A handful of wildfires have sparked along the I-70 corridor in the past week.
Last Friday, the Cottonwood Creek Fire forced a closure of I-70 and Highway 6 and a temporary evacuation of residents in the Rulison area. On Monday, residents near Sunny Acres Road received a pre-evacuation notice, which was quickly lifted as firefighters contained the blaze.
Kevin Warner is the district ranger for the Aspen-Sopris Ranger District in the White River National Forest. Speaking after a fire education event last week, Warner said historically, people thought of the Roaring Fork Valley as an area with less frequent, more intense fires.
“But over the past decade or two, we've really seen that change,” Warner said. “And now we see more fires, more frequently in this area than we have in the past.”
Warner said the Roaring Fork Valley and surrounding area has mirrored trends seen across the country.
According to NASA, fire weather in the American West has become more common, and human-caused climate change is the main reason. A warmer planet means hotter temperatures, earlier snowmelt and less summer precipitation in dry regions.
Wildfires are a naturally occurring part of the landscape, serving to regenerate and refresh the ecosystem. But decades of wildfire suppression and a subsequent buildup of flammable fuels have compounded the effects of climate change on fire intensity.
The U.S. Forest Service is now working to undo that fuel buildup.
With the help of the Wildfire Collaborative Roaring Fork Valley, Warner said his agency is actively engaged in fire mitigation work, including prescribed burns such as April’s Sunnyside Prescribed Fire in Aspen. Their strategy also includes manual and machine-powered clearing of vegetation, done in a pattern that Warner calls “groupy clumpy.”
“A lot of the work that you'll see out there actually leaves clumps of trees grouped up, and then areas in between those trees of cleared area,” Warner said.
That’s intended to mimic the effect of what a natural wildfire would do to the landscape, and Warner said it’s been found to be beneficial for wildlife, on top of mitigating future fires.
Try this at home
Much of the local mitigation work is made possible by the Wildfire Collaborative Roaring Fork Valley.
The nonprofit brings together fire agencies, local government, businesses and private citizens to focus on the challenge of mitigating wildfire. They raise money through grants and donations to help fund wildfire mitigation work, including the Forest Service’s efforts. The collaborative is currently facilitating several large-scale forest projects in the region.
However, they're also focused on working with residents to make their homes more wildfire resistant. Angie Davlyn heads the organization, which hosted an educational film screening and panel in Snowmass Village last week. While wildfires are natural and unavoidable, the filmmakers say they don’t have to cause catastrophic damage to homes.
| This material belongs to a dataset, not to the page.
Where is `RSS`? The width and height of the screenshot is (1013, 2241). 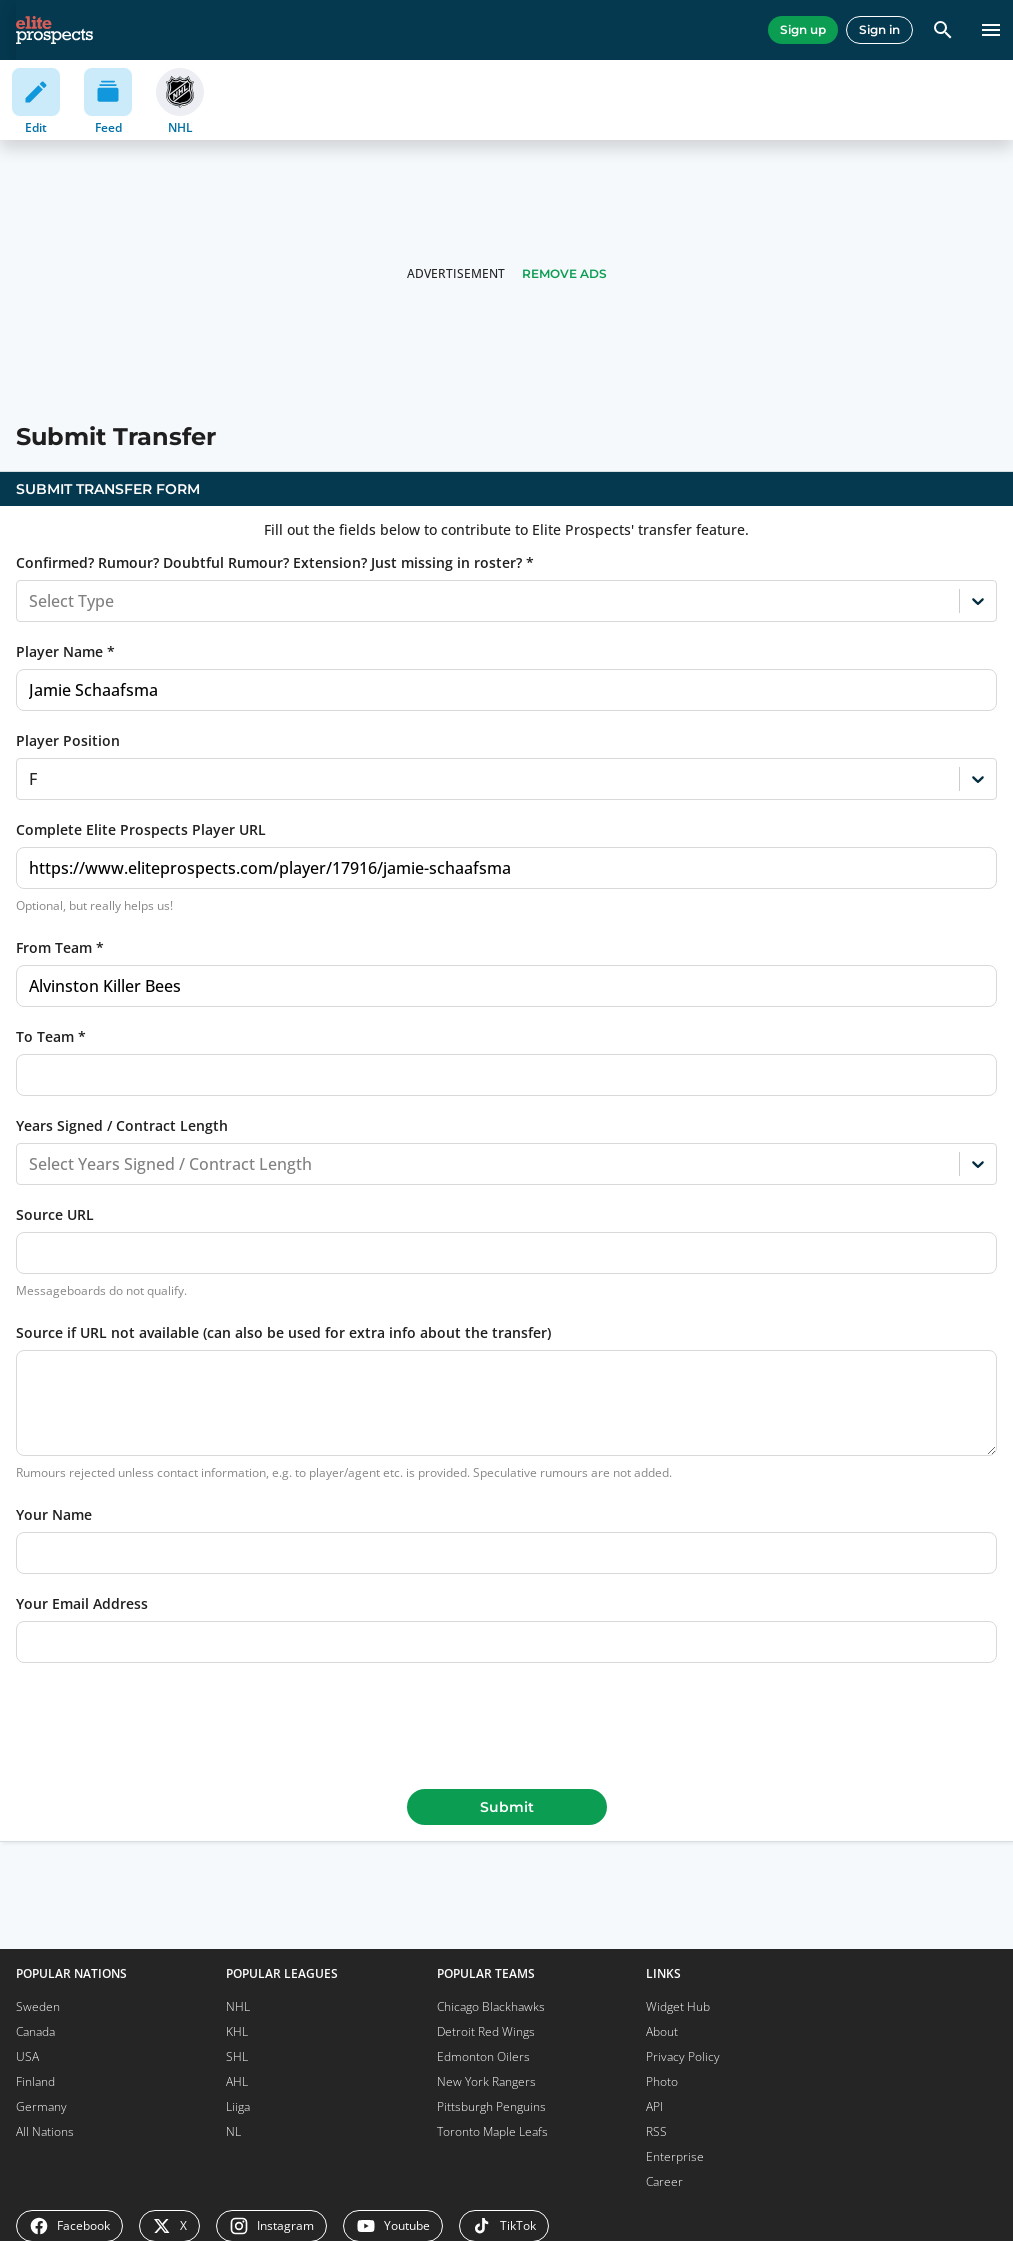 RSS is located at coordinates (656, 2131).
Davlyn said making a home fire resistant is often pretty simple.
“It's really not a wall of flame or kind of this rolling fire that burns homes down,” Davlyn said after the event. “It's embers, and those embers can travel in the wind away from a front of a fire a mile, two miles, five miles.”
Hardening a home against fire then, involves reducing materials for those embers to catch on and preventing them from getting indoors, such as putting mesh over open vents and cleaning plant debris out of gutters and roofs.
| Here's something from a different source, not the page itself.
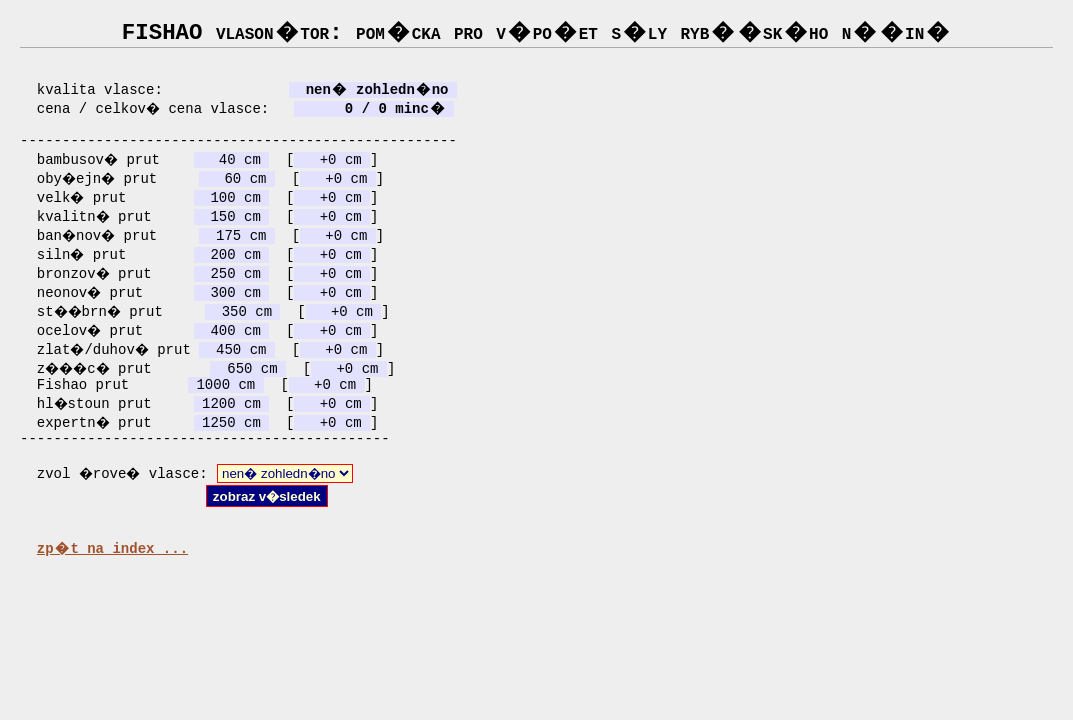 The height and width of the screenshot is (720, 1073). Describe the element at coordinates (112, 568) in the screenshot. I see `zp�t na index ...` at that location.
It may also involve some landscaping, as experts recommend not having any plants within a five-foot radius of the home. Davlyn said some plants are better than others, and juniper bushes are “the worst.”
“Those burn at 800 degrees, and I'm shocked at how many decorative juniper plants I see all around the valley here,” Davlyn said.
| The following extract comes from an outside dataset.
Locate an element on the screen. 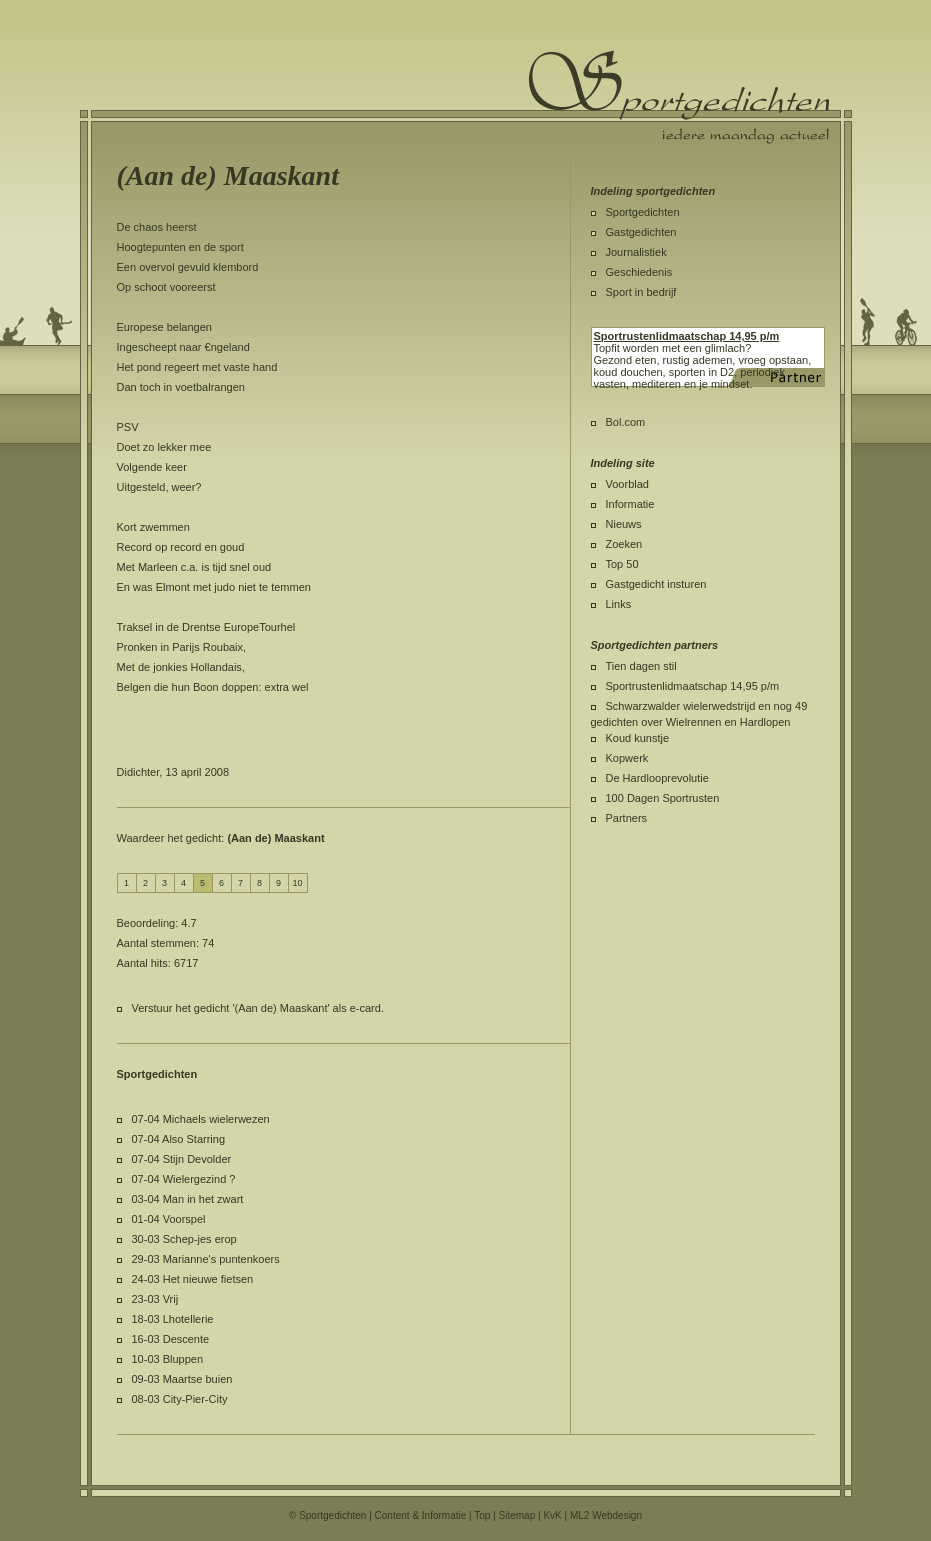 This screenshot has width=931, height=1541. 18-03 Lhotellerie is located at coordinates (173, 1319). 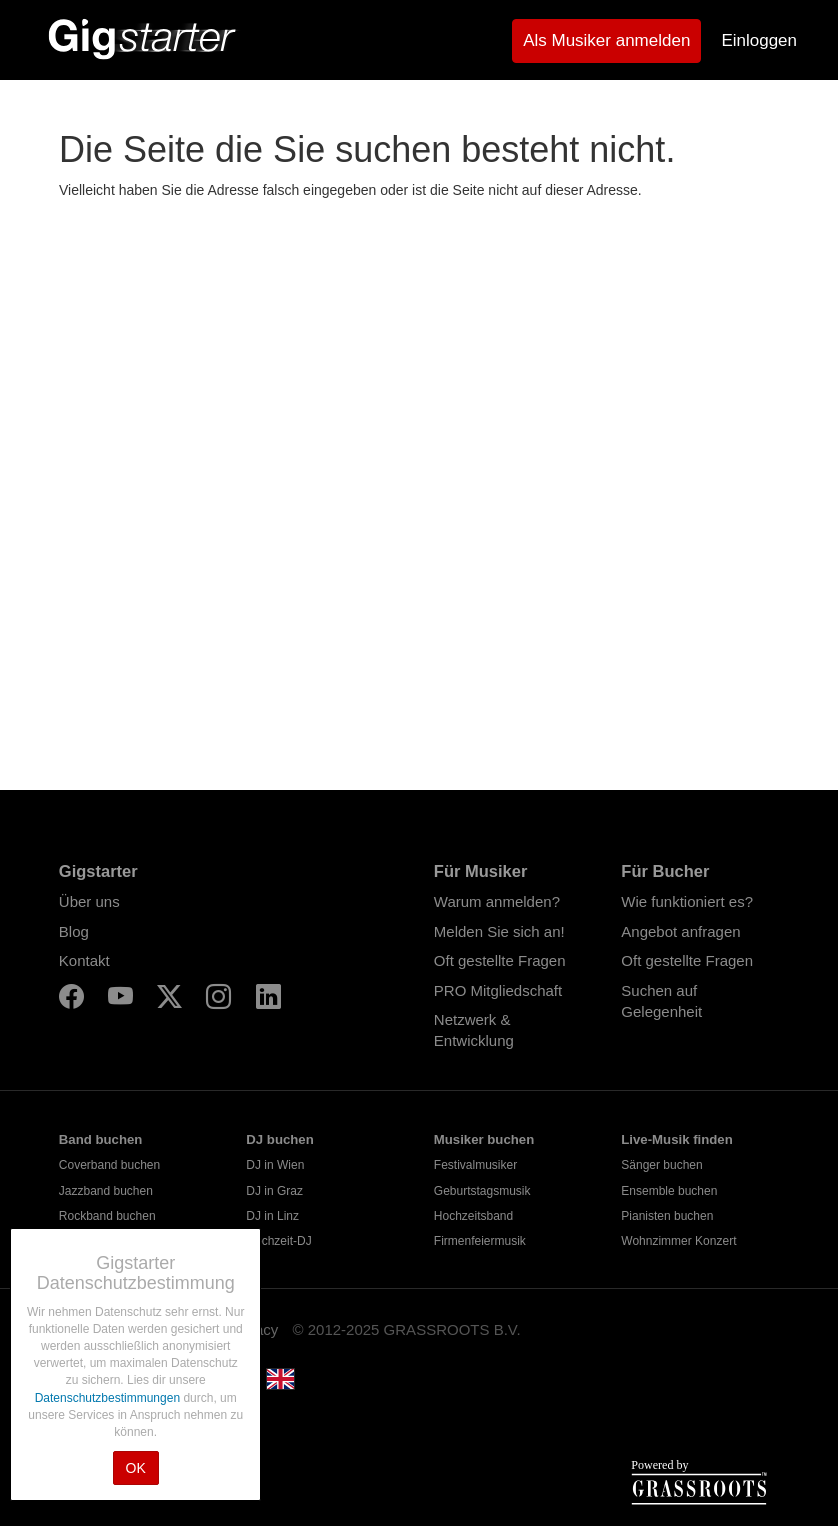  Describe the element at coordinates (136, 1468) in the screenshot. I see `OK` at that location.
The Colorado State Forest Service has a guide for low-flammability landscaping. Residents can also sign up to get a free home assessment and apply for funding assistance for more involved mitigation measures on the wildfire collaborative’s website.
“I think wildfire can feel sometimes like, ‘Climate change, this incredibly scary, overwhelming problem, what could I possibly do to make a difference?’” Davlyn said. “And in fact, it's something that individuals have immense power to change on their own.”